Five Years Down

Five years ago today, Patrick and I got married, It was around 11ish, and extremely too hot to be outside making seemingly life altering decisions. Thirty chairs had been rented, but roughly 20 people showed up to watch us make this commitment, Gary Virgin had overslept (never forget). One set of Frisbee golfers were the only other people in this public park. I don’t know what everyone who showed up was thinking at the time, but they easily could have thought that we didn’t know each other long enough or that there was no way we would last. I definitely would not blame them if they had those thoughts, the actual odds and percentages are against marriage and commitment in general. Not to get mushy gushy but that day was a extremely great day in my life, in fact, it was the best day. Upon reminiscing today I realized that 19 year old me, didn’t know what was actually needed to have a successful marriage, all I knew was I loved a man named Patrick and wanted to do whatever it took to spend as much time as possible with him. Basically, I just really didn’t know what that meant, love, I knew how I felt and I wanted to act. Of course I knew 1Corinthians 13:4-7 Love is patient and kind. Love is not jealous or boastful or proud or rude. It does not demand its own way. It is not irritable, and it keeps no record of being wronged.
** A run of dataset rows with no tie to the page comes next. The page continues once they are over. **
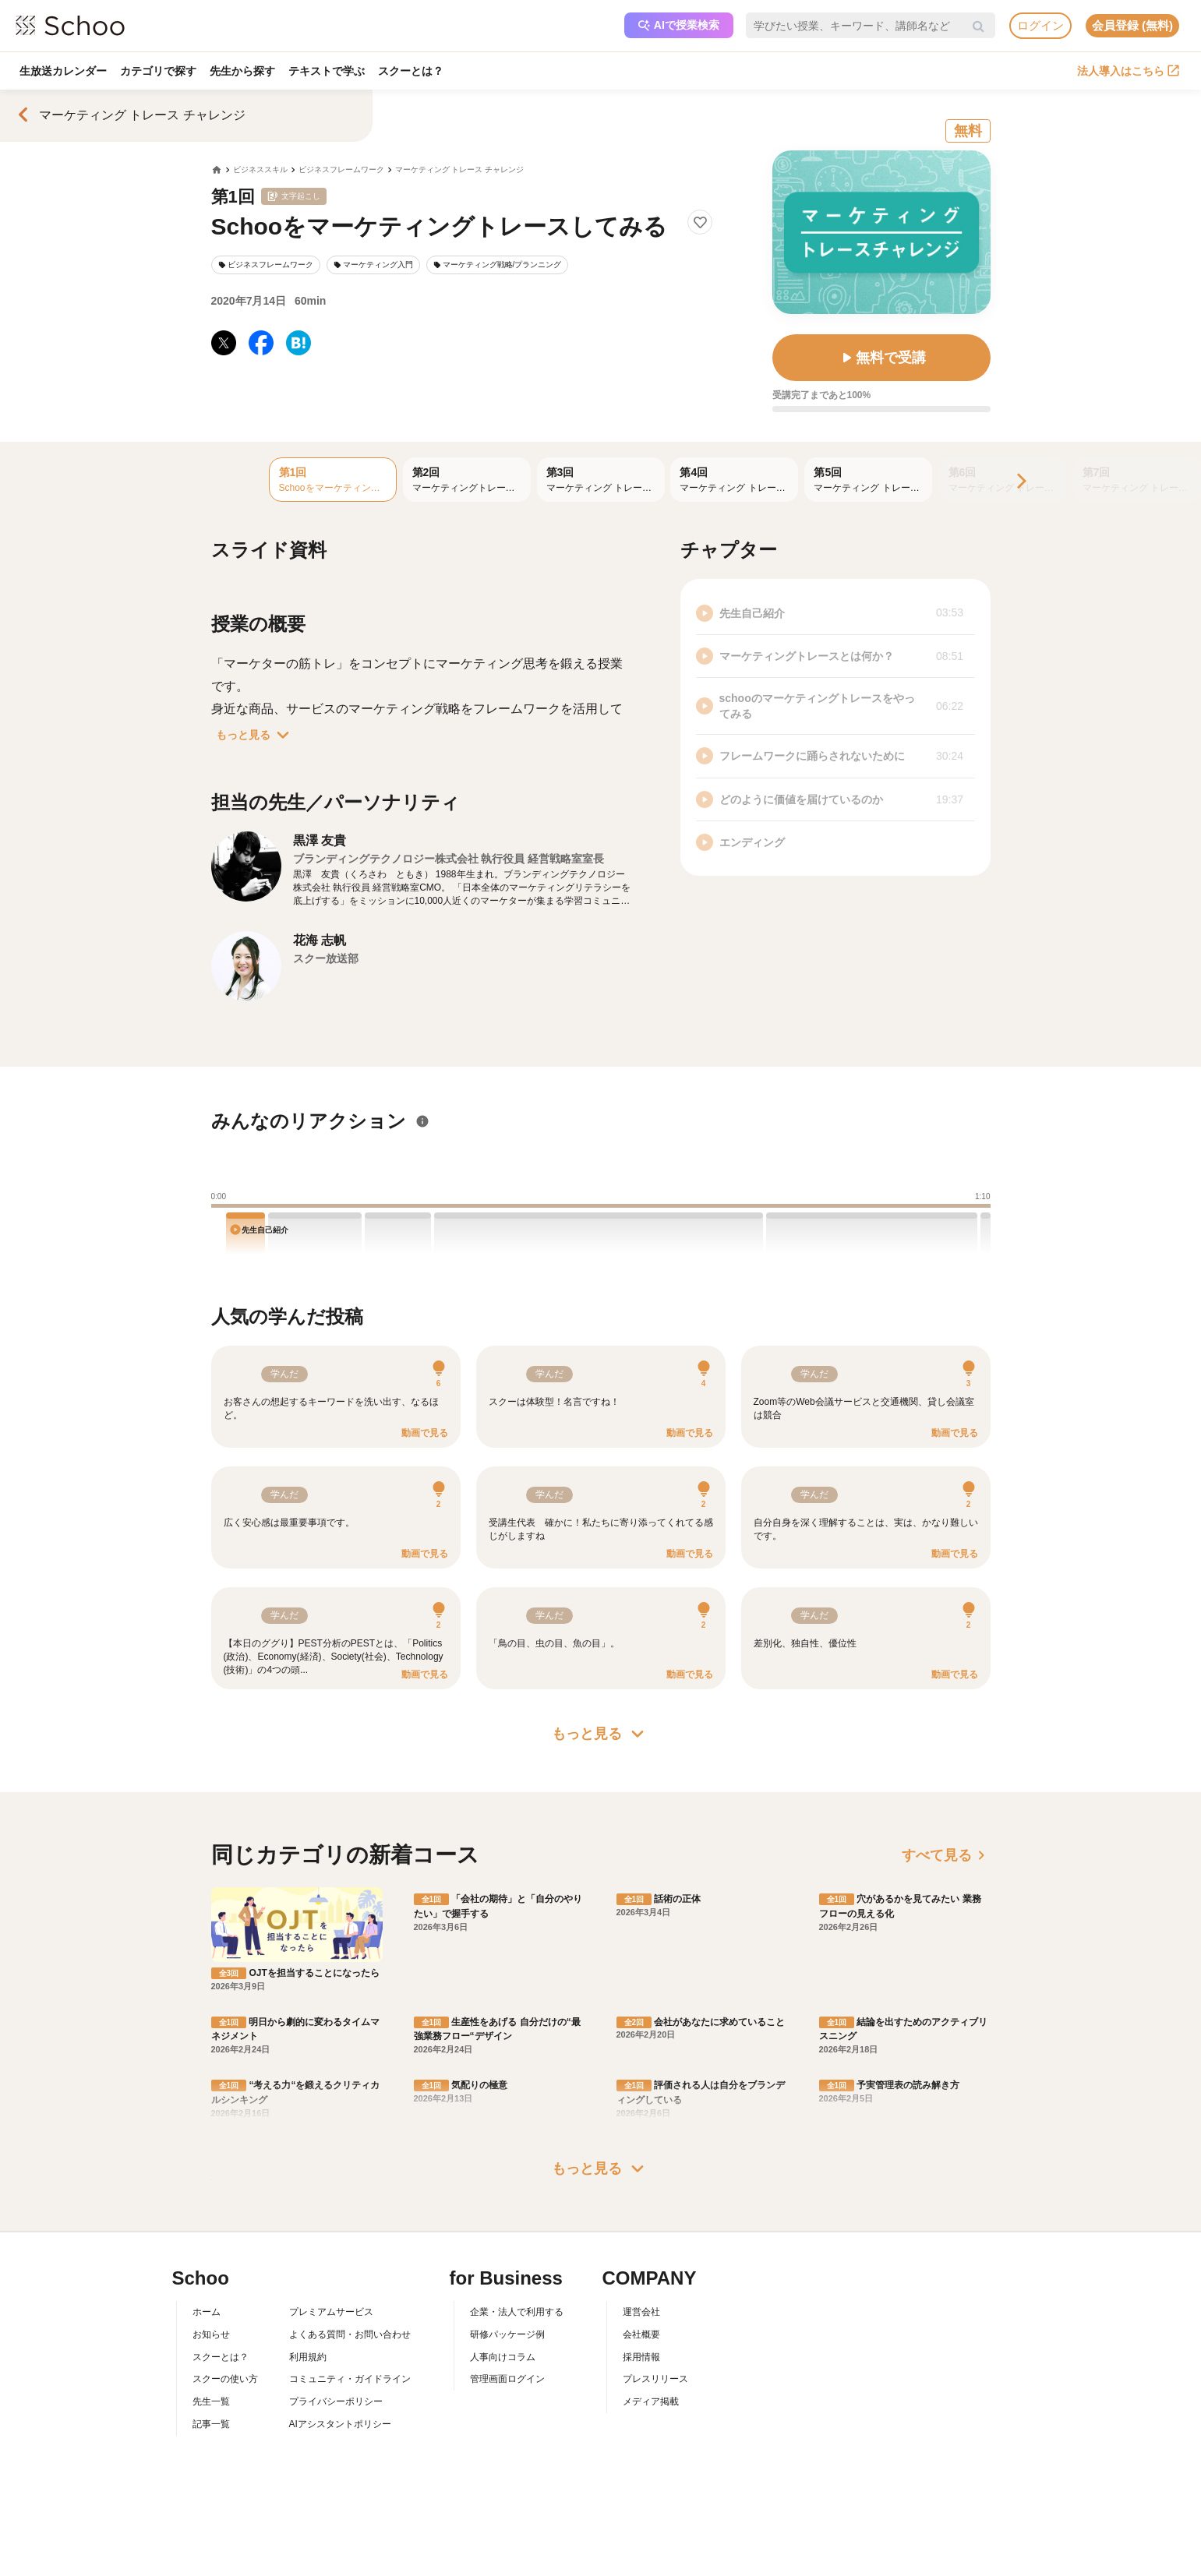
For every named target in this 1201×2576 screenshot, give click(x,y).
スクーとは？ (414, 71)
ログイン (1040, 25)
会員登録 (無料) (1132, 25)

It does not rejoice about injustice but rejoices whenever the truth wins out. Love never gives up, never loses faith, is always hopeful, and endures through every circumstance.,but never really experienced all of the very real aspects of love, have to truly act out of love fully and continually. Now after five years I definitely say I have, Patrick has had to show me that love while seeing me at both my best and worst, while I have had to act in that love toward him. So no I don’t know now all of the secrets to making a marriage last, but I do know now that no matter what anyone says, if you and your partner truly love each other and put in the effort, in a full biblically defined way than you will have a really good shot at making your marriage/ relationship last. Or to put it in Bright Eyes lyrics “I would rather be working for a paycheck than waiting to win the lottery.” There is no formula, It requires effort, but I will be worth it everyday that you act in love. Happy Five Years Patrick!